A time to count blessings
by Sue Schumann Warner –
This Thanksgiving Day in homes across the West—as well as in countless Salvation Army corps, ARCs, and shelters—heads will be bowed and hearts lifted as families and friends give thanks to God.
It’s a day to stop, examine, refocus, and reorient ourselves to the source of our many blessings. And above all, it’s a day to express—to verbalize—heartfelt thanks to our Creator. It’s a day of “thanks – giving.”
After all, “Feeling gratitude and not expressing it is like wrapping a present and not giving it,” wrote author and pastor William Arthur Ward—providing no benefit to recipient or giver.
As a people, we have long celebrated a day of giving thanks ever since the Plymouth colonists and Wampanoag Indians shared their autumn harvest feast in 1621. When President Abraham Lincoln proclaimed a national Thanksgiving Day in 1863, during the Civil War, it officially settled in November.

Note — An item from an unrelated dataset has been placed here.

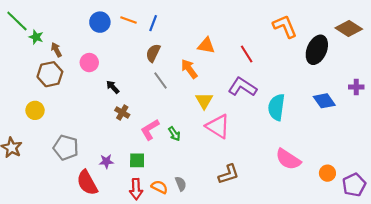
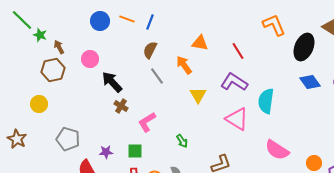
black arrow: (113, 87) -> (112, 82), size x1.6
blue diamond: (324, 101) -> (310, 82), moved
pink triangle: (218, 126) -> (237, 119), moved
green arrow: (174, 134) -> (182, 141), moved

Today, tables filled with the savory bounty of traditional Thanksgiving menus—roasted turkey with cranberry sauce, fragrant stuffing, mashed potatoes and gravy, pumpkin pies, and more—nourish our bodies. For some, rhythms of tradition are held dear: a quick nap in the afternoon and then the football games (highlighted, of course, by the Salvation Army kettle kick-off at the Dallas Cowboys’ game) or perhaps an impromptu neighborhood ballgame…then, can shopping for bargains be far behind?
For others, after the dishes are done and leftovers put away, it’s a time to sit and visit with friends or loved ones who have traveled to join in the celebration.
Most importantly for all of us, however, it’s a time nurture our souls as we remember and count God’s many blessings throughout the year.
Recalling God’s blessings
For some, current circumstances may be difficult—disappointments, health concerns, finances, family problems. For others, life is rich and fulfilling. For all of us, no matter the circumstances, there are blessings. We just have to observe…or recall…or be willing to receive. And remember to give thanks.
“Sing and make music in your heart to the Lord, always giving thanks to God the Father for everything, in the name of our Lord Jesus Christ,” writes Paul in Ephesians 5:19-20.
We can be thankful for each day—for waking up in the morning, and for a bed to sleep in at night. Each day holds the promise of new things, of new beginnings, and of God’s rich mercy, which he gives fresh to us each day (Lamentations 3:22-23).
We can be thankful for our food—for those who grow it, for those who harvest it and those who prepare it; for the resources that contribute to its very being: warm summer days, sources of water, fields for planting.
We can be thankful for family and friends—those who love us, and those whom we love. And, with God’s grace, we can be thankful for those with whom we struggle, disagree, or dislike.
We can especially be thankful for our corps…our church…our fellowship of believers…our pastor who seeks to bring us to God, and bring God to us.
And we can be thankful with a grateful heart. For “Joy,” writes theologian Karl Barth, “is the simplest form of gratitude.”
Perhaps the psalmist said it best in Psalm 100:
Make a joyful noise unto the Lord, all you lands.
Serve the Lord with gladness: come before his presence with singing.
Know ye that the Lord he is God: it is he that hath made us, and not we ourselves; we are his people and the sheep of his pasture.
Enter into his gates with thanksgiving and into his courts with praise: be thankful unto him and bless his name.
For the Lord is good; his mercy is everlasting; and his truth endureth to all generations.